◆ Data listing:
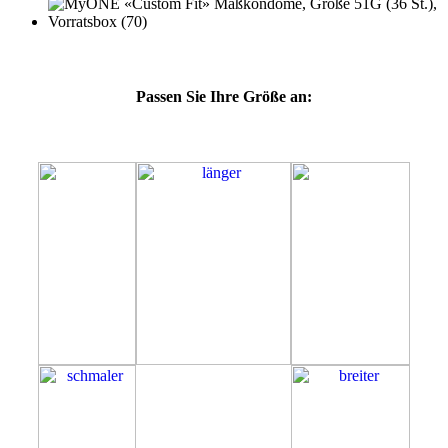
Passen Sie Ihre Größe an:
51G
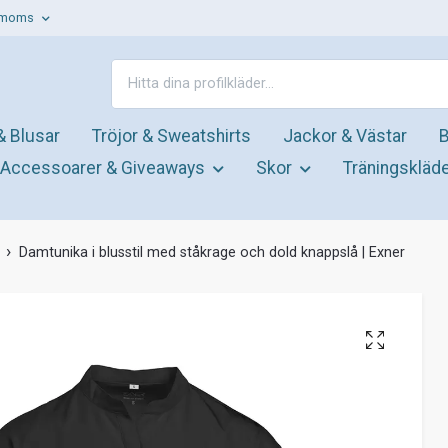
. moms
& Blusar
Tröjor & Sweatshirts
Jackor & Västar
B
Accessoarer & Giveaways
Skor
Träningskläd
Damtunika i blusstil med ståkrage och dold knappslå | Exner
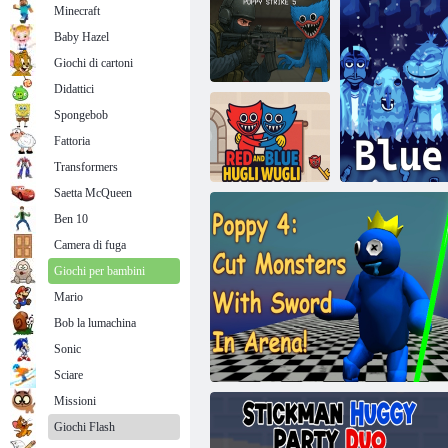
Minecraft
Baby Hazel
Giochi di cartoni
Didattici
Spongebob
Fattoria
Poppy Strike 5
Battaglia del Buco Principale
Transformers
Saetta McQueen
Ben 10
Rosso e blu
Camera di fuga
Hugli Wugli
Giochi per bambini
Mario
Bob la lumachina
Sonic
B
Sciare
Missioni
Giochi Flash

...

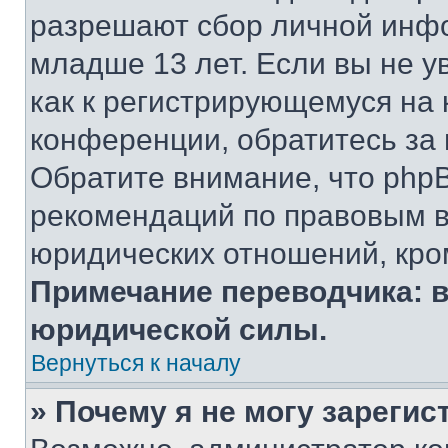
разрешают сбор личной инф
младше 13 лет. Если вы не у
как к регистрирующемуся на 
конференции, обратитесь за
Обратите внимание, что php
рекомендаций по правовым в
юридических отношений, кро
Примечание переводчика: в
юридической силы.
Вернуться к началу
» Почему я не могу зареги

* * *

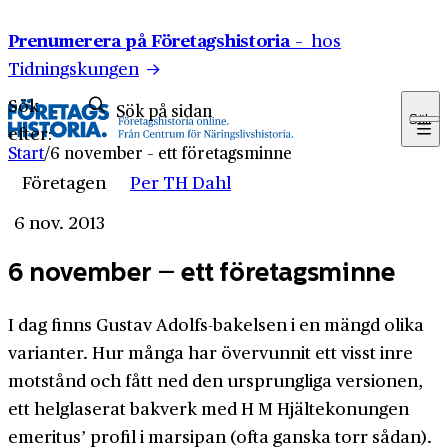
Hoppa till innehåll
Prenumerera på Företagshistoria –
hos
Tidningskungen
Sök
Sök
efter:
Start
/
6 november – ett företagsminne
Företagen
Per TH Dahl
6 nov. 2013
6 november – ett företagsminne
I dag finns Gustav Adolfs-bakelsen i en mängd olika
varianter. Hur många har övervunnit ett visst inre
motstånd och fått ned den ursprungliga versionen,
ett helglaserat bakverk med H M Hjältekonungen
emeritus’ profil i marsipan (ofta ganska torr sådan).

◆ What the task asks: Above are the lines; repeat exactly the ones from the line containing "юридической силы." down to the line containing "не могу зареги", both inclusive.

◆ Expected answer:
юридической силы.
Вернуться к началу
» Почему я не могу зареги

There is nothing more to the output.